EXERCISE INSTRUCTIONS: Print the records exactly as written, and let no picture into the answer.
((
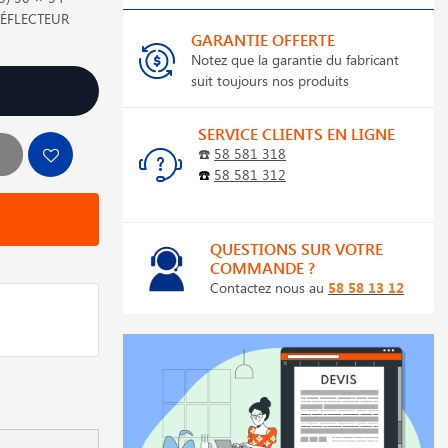
ÉFLECTEUR
GARANTIE OFFERTE
Notez que la garantie du fabricant
suit toujours nos produits
SERVICE CLIENTS EN LIGNE
☎️
58 581 318
☎️
58 581 312
QUESTIONS SUR VOTRE
COMMANDE ?
Contactez nous au
58 58 13 12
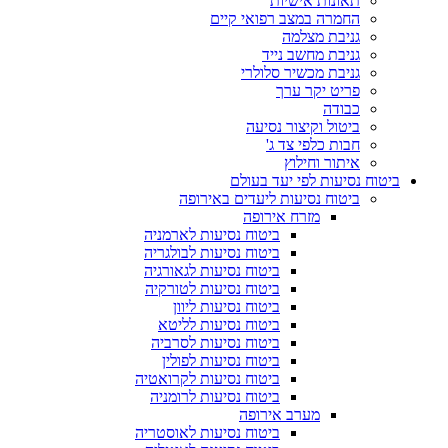
תאונות אישיות
החמרה במצב רפואי קיים
גניבת מצלמה
גניבת מחשב נייד
גניבת מכשיר סלולרי
פריט יקר ערך
כבודה
ביטול וקיצור נסיעה
חבות כלפי צד ג'
איתור וחילוץ
ביטוח נסיעות לפי יעד בעולם
ביטוח נסיעות ליעדים באירופה
מזרח אירופה
ביטוח נסיעות לארמניה
ביטוח נסיעות לבולגריה
ביטוח נסיעות לגאורגיה
ביטוח נסיעות לטורקיה
ביטוח נסיעות ליוון
ביטוח נסיעות לליטא
ביטוח נסיעות לסרביה
ביטוח נסיעות לפולין
ביטוח נסיעות לקרואטיה
ביטוח נסיעות לרומניה
מערב אירופה
ביטוח נסיעות לאוסטריה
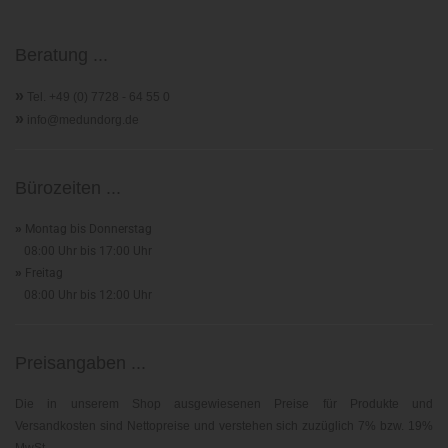
Beratung ...
»
Tel. +49 (0) 7728 - 64 55 0
»
info@medundorg.de
Bürozeiten ...
»
Montag bis Donnerstag
08:00 Uhr bis 17:00 Uhr
»
Freitag
08:00 Uhr bis 12:00 Uhr
Preisangaben ...
Die in unserem Shop ausgewiesenen Preise für Produkte und
Versandkosten sind Nettopreise und verstehen sich zuzüglich 7% bzw. 19%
))
TASK RESPONSE:
ÉFLECTEUR
GARANTIE OFFERTE
Notez que la garantie du fabricant
suit toujours nos produits
SERVICE CLIENTS EN LIGNE
☎️
58 581 318
☎️
58 581 312
QUESTIONS SUR VOTRE
COMMANDE ?
Contactez nous au
58 58 13 12
תאונות אישיות
החמרה במצב רפואי קיים
גניבת מצלמה
גניבת מחשב נייד
גניבת מכשיר סלולרי
פריט יקר ערך
כבודה
ביטול וקיצור נסיעה
חבות כלפי צד ג'
איתור וחילוץ
ביטוח נסיעות לפי יעד בעולם
ביטוח נסיעות ליעדים באירופה
מזרח אירופה
ביטוח נסיעות לארמניה
ביטוח נסיעות לבולגריה
ביטוח נסיעות לגאורגיה
ביטוח נסיעות לטורקיה
ביטוח נסיעות ליוון
ביטוח נסיעות לליטא
ביטוח נסיעות לסרביה
ביטוח נסיעות לפולין
ביטוח נסיעות לקרואטיה
ביטוח נסיעות לרומניה
מערב אירופה
ביטוח נסיעות לאוסטריה
Beratung ...
»
Tel. +49 (0) 7728 - 64 55 0
»
info@medundorg.de
Bürozeiten ...
»
Montag bis Donnerstag
08:00 Uhr bis 17:00 Uhr
»
Freitag
08:00 Uhr bis 12:00 Uhr
Preisangaben ...
Die in unserem Shop ausgewiesenen Preise für Produkte und
Versandkosten sind Nettopreise und verstehen sich zuzüglich 7% bzw. 19%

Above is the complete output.